- [What to work on] Please retype the data in full and exactly; the pictures are not part of the copy.

(Page-level text extractions)
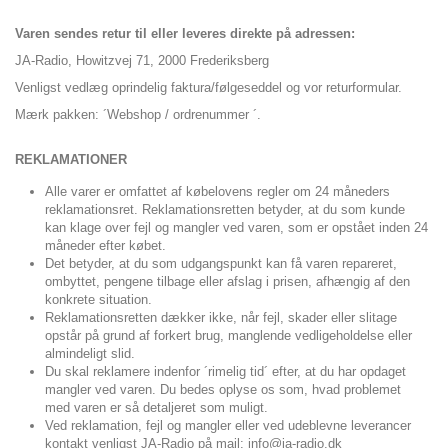
Varen sendes retur til eller leveres direkte på adressen:
JA-Radio, Howitzvej 71, 2000 Frederiksberg
Venligst vedlæg oprindelig faktura/følgeseddel og vor returformular.
Mærk pakken: ´Webshop / ordrenummer ´.
REKLAMATIONER
Alle varer er omfattet af købelovens regler om 24 måneders
reklamationsret. Reklamationsretten betyder, at du som kunde
kan klage over fejl og mangler ved varen, som er opstået inden 24
måneder efter købet.
Det betyder, at du som udgangspunkt kan få varen repareret,
ombyttet, pengene tilbage eller afslag i prisen, afhængig af den
konkrete situation.
Reklamationsretten dækker ikke, når fejl, skader eller slitage
opstår på grund af forkert brug, manglende vedligeholdelse eller
almindeligt slid.
Du skal reklamere indenfor ´rimelig tid´ efter, at du har opdaget
mangler ved varen. Du bedes oplyse os som, hvad problemet
med varen er så detaljeret som muligt.
Ved reklamation, fejl og mangler eller ved udeblevne leverancer
kontakt venligst JA-Radio på mail: info@ja-radio.dk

- [Response box]
Varen sendes retur til eller leveres direkte på adressen:
JA-Radio, Howitzvej 71, 2000 Frederiksberg
Venligst vedlæg oprindelig faktura/følgeseddel og vor returformular.
Mærk pakken: ´Webshop / ordrenummer ´.
REKLAMATIONER
Alle varer er omfattet af købelovens regler om 24 måneders
reklamationsret. Reklamationsretten betyder, at du som kunde
kan klage over fejl og mangler ved varen, som er opstået inden 24
måneder efter købet.
Det betyder, at du som udgangspunkt kan få varen repareret,
ombyttet, pengene tilbage eller afslag i prisen, afhængig af den
konkrete situation.
Reklamationsretten dækker ikke, når fejl, skader eller slitage
opstår på grund af forkert brug, manglende vedligeholdelse eller
almindeligt slid.
Du skal reklamere indenfor ´rimelig tid´ efter, at du har opdaget
mangler ved varen. Du bedes oplyse os som, hvad problemet
med varen er så detaljeret som muligt.
Ved reklamation, fejl og mangler eller ved udeblevne leverancer
kontakt venligst JA-Radio på mail: info@ja-radio.dk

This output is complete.